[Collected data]
========================
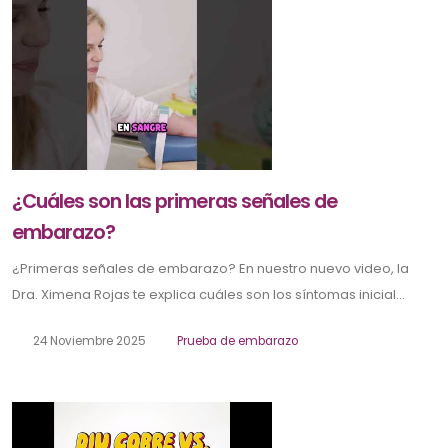
¿Cuáles son las primeras señales de
embarazo?
¿Primeras señales de embarazo? En nuestro nuevo video, la
Dra. Ximena Rojas te explica cuáles son los síntomas inicial...
24 Noviembre 2025
Prueba de embarazo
========================
■ Assigned task
The lines from the one holding "Dra. Ximena Rojas" to the last line of the entries, both included: retype them exactly and give nothing else.

■ Completed exercise
Dra. Ximena Rojas te explica cuáles son los síntomas inicial...
24 Noviembre 2025
Prueba de embarazo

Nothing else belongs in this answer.